Many churches throughout the world use a Bible reading schedule called a "lectionary." It's just a fancy word meaning "selected readings." Posts like this reflect on the readings for an upcoming Sunday or other Church holiday, as found in the historic one-year lectionary.
In the time of Jeremiah the prophet there was a plague going on among the people of Israel. It was a plague of misinformation, of false teaching, of enthusiastic preaching that resulted in condemnation and destruction. Jeremiah 23:16-17 warns about this in no uncertain terms.

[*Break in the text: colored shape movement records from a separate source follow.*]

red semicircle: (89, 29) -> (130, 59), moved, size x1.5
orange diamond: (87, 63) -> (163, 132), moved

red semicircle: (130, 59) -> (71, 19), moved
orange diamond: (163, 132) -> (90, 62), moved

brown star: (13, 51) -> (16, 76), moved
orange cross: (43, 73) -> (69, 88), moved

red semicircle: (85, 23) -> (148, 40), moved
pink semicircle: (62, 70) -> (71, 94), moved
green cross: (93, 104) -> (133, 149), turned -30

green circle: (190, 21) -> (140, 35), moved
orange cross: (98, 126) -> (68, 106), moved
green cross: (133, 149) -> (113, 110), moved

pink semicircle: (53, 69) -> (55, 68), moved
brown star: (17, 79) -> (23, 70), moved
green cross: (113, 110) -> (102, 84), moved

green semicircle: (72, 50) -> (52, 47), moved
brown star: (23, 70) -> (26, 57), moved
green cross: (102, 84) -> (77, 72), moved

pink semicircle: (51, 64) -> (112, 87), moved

We don’t have to look around us very carefully to see the same kind of false teaching, both inside Christianity and outside of it. Several allegedly Christian leaders have been teaching and preaching about “casting vision” and even placing ideas in a “vision book” or on a “vision board,” telling their follower that if they put their dreams up in a concrete form, then pray about them regularly, God will bless them with the fulfillment of those dreams, whether they are financial or social desires. In the end, the person who is posting those ideas on a vision board exalts himself to the position of God, effectively commanding the entire universe to comply and grant his wish. It is false teaching, to be avoided like the plague.

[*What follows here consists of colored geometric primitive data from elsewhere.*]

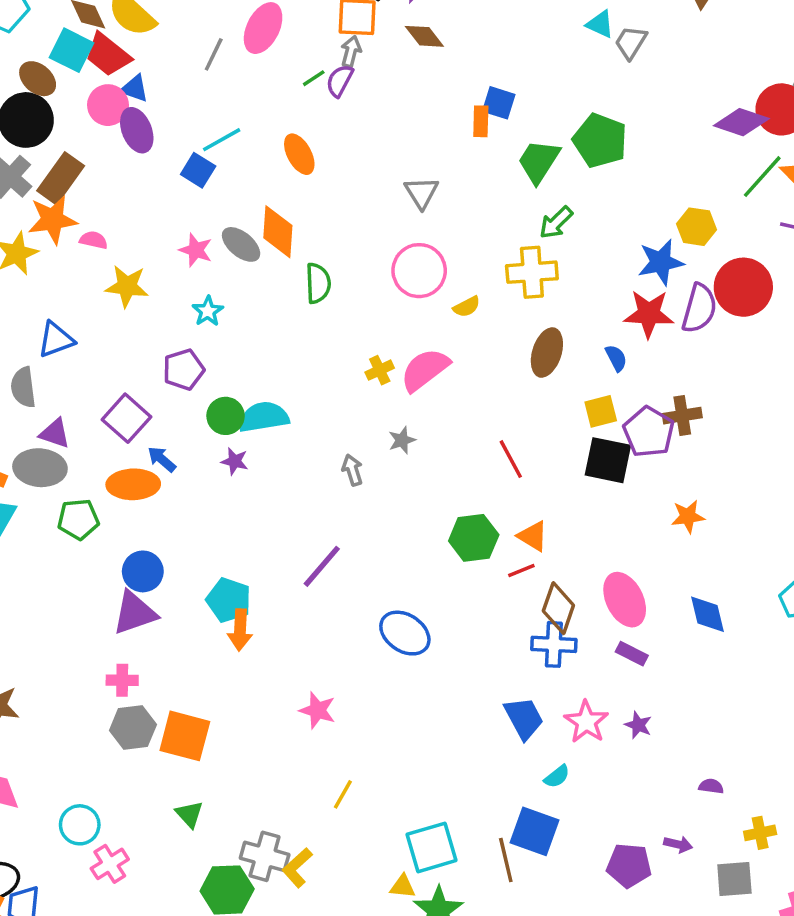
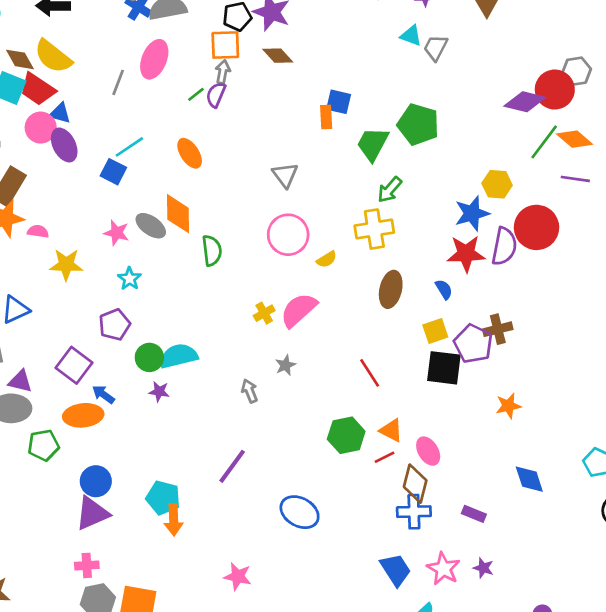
pink ellipse: (625, 600) -> (428, 451), moved, size x0.7

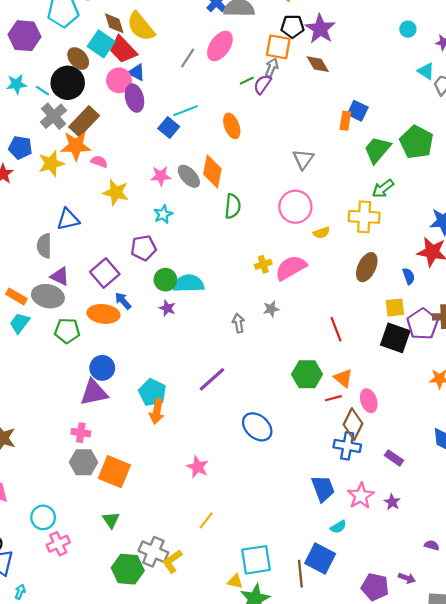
pink star: (116, 233) -> (161, 176), turned -30

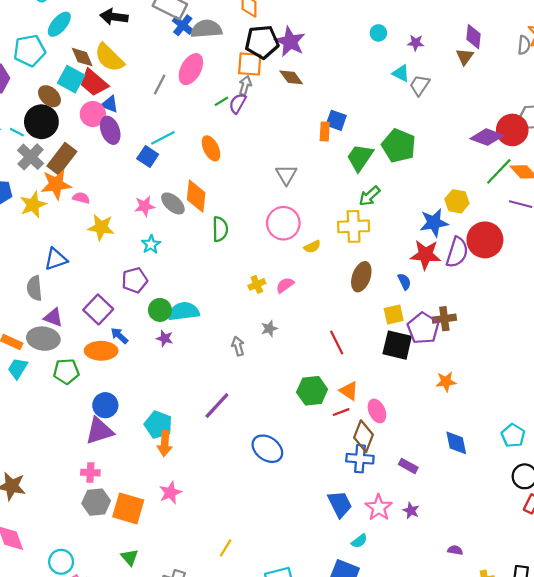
black pentagon: (292, 26) -> (262, 42), size x1.4
pink semicircle: (291, 268) -> (285, 285), size x0.6
pink star: (198, 467) -> (170, 493), moved, turned 30

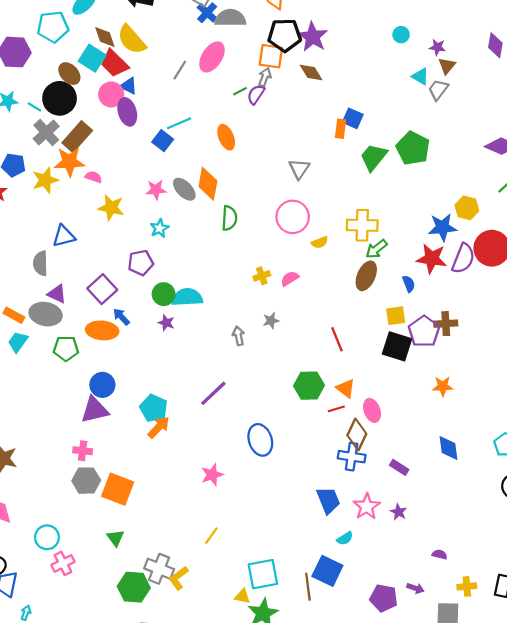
brown triangle: (465, 57) -> (447, 66), moved
green arrow: (370, 196) -> (376, 249), moved
orange arrow: (165, 444) -> (159, 427), turned -145
blue ellipse: (267, 449) -> (260, 440), turned 32
pink star: (170, 493) -> (212, 475), moved

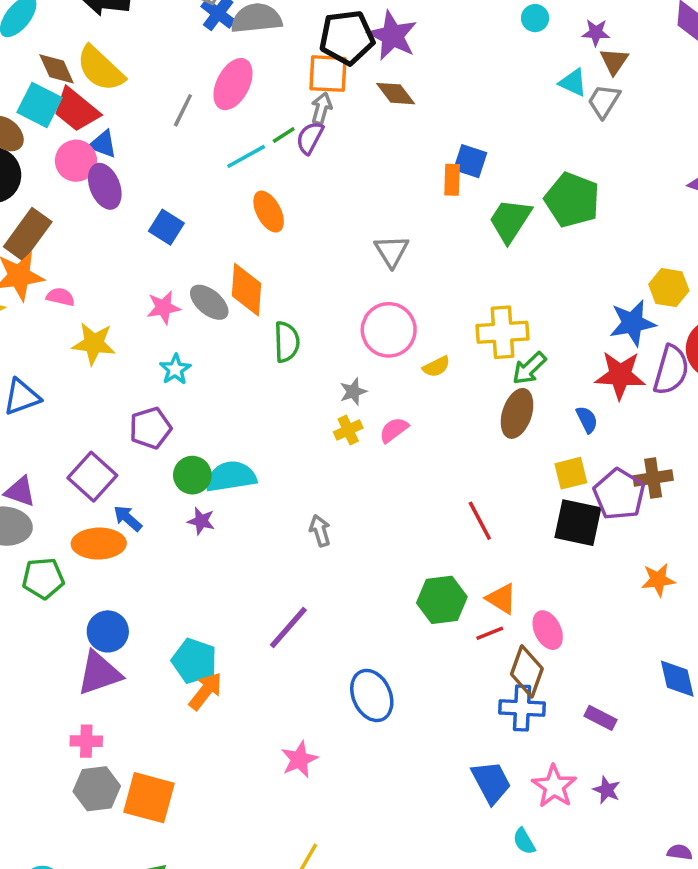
cyan line: (179, 123) -> (246, 156), moved
gray star: (271, 321) -> (353, 392), moved
cyan semicircle: (345, 538) -> (524, 841), turned 98

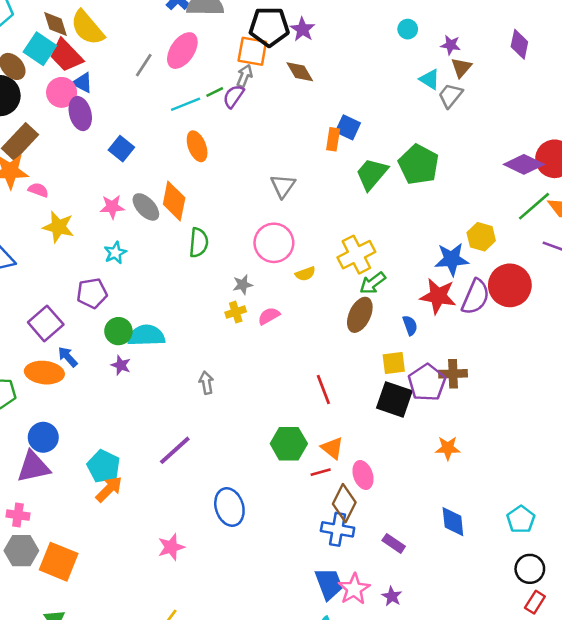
purple star: (392, 36) -> (303, 29), size x0.7
yellow cross: (502, 332) -> (356, 255), turned -30
blue trapezoid: (491, 782) -> (329, 584), moved

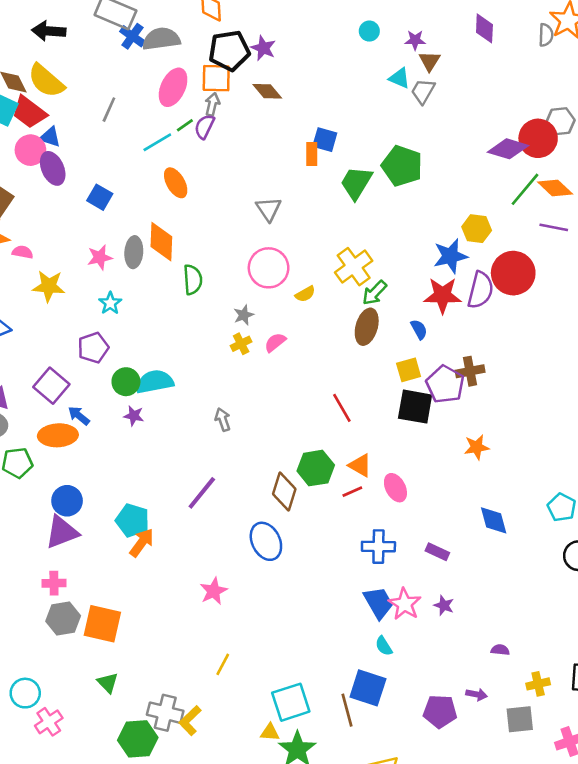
pink ellipse: (182, 51) -> (173, 87), moved
gray ellipse: (146, 207) -> (134, 252), turned 56
brown diamond: (344, 503) -> (284, 492), moved

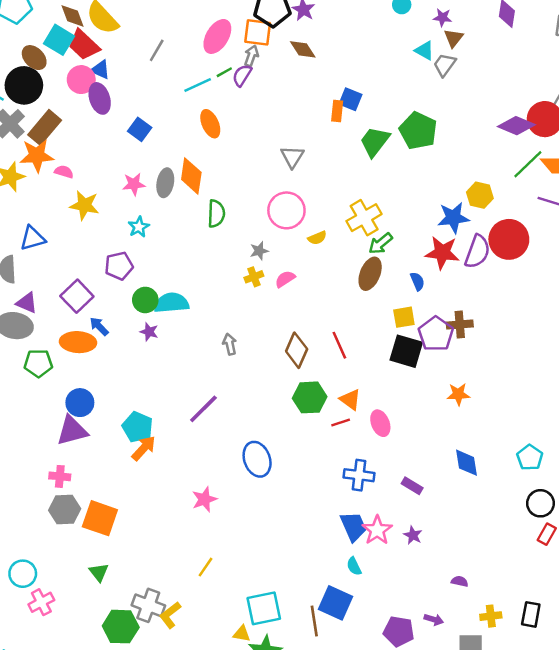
brown diamond: (284, 492) -> (297, 350), moved

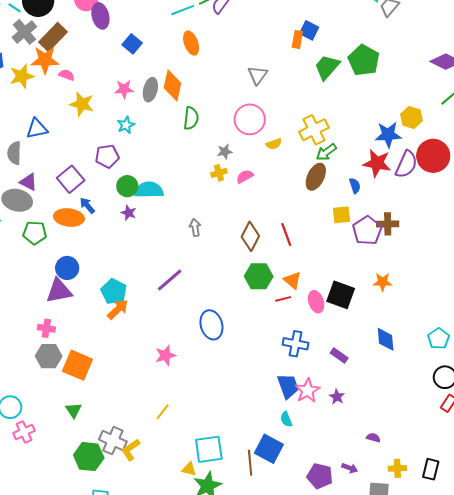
black square: (406, 351) -> (341, 295), moved

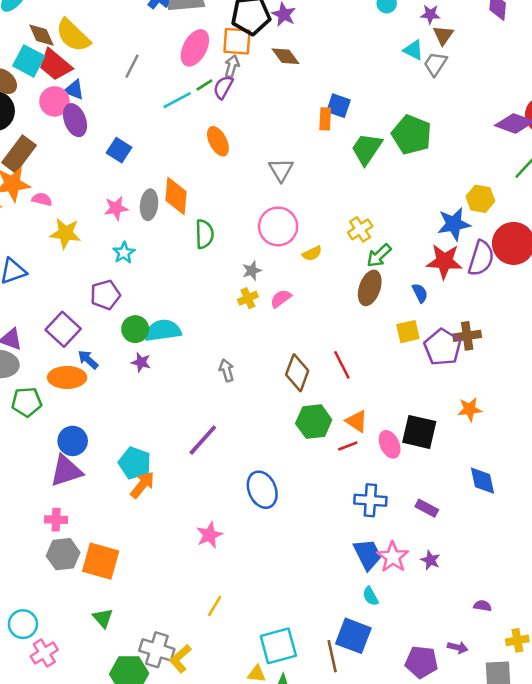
orange ellipse: (191, 43) -> (218, 141), moved
yellow cross: (314, 130) -> (360, 229), size x0.7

Among non-Christian elements in society these ideas are rampant, which shouldn’t surprise any of us. People are told to pursue their dreams, that there is nothing they can’t do, and that everything will go according to their plans and desires.
Of course, from an earthly perspective, sometimes our desires work out just fine, especially if they are appropriate desires. I want to have productive work in a particular field, it is a field that offers opportunities, I can get the training or education needed, and I find that I am enriched by having a fulfilling line of work which pays me well. It’s perfectly reasonable. Or I am interested in having a very positive relationship with my wife, so I decide that I am going to steadfastly treat her well, with patience, kindness, love, and all the rest. As time goes on, usually that relationship will blossom and turn out quite well.
What if we try to pursue visions which are not compatible with what God has given us, or if we try to push an earthly agenda on our own authority and it isn’t one that will work? I won’t even mention the fact that I would love to be a star basketball player except that I don’t have any reasonable ability or athletic inclination. And I’m well under six feet tall. And in my fifties. God isn’t going to change my height or my career in that direction. It isn’t God’s fault, it is a problem if I decide that’s my agenda and God owes it to me.
On the earthly front, what happens when, for instance, we start realizing that people treat other people badly, that we can’t always change it, and we think we should always be able to make it happen? Or, worse yet, we think that someone else should be able to make people stop treating others badly? We become angry, frustrated, and often treat someone badly.
When we decide to take things into our own hands and run them, we’re setting ourselves up for failure, for frustration, and for condemnation before God, because we are taking on the role that only God has. Rather than pursuing our own course, let us ask what God in His Word has said he is going to do for us, for our neighbors, and how He would have us live in recognition of his mercy and grace.
In Jeremiah’s time, the nation of Israel fell captive to the Babylonians. The prophets who were saying everything would be all right were dead wrong. Or were they? God used this time of captivity to show that He can preserve a people for his name even when those people are deported and enslaved. He later set the people free physically, then spiritually as he sent Jesus, God the Son, born of a line preserved through the time of captivity, to set all who believe free from sin and death. Everything turns out all right, but it is in God’s plan, not our plan.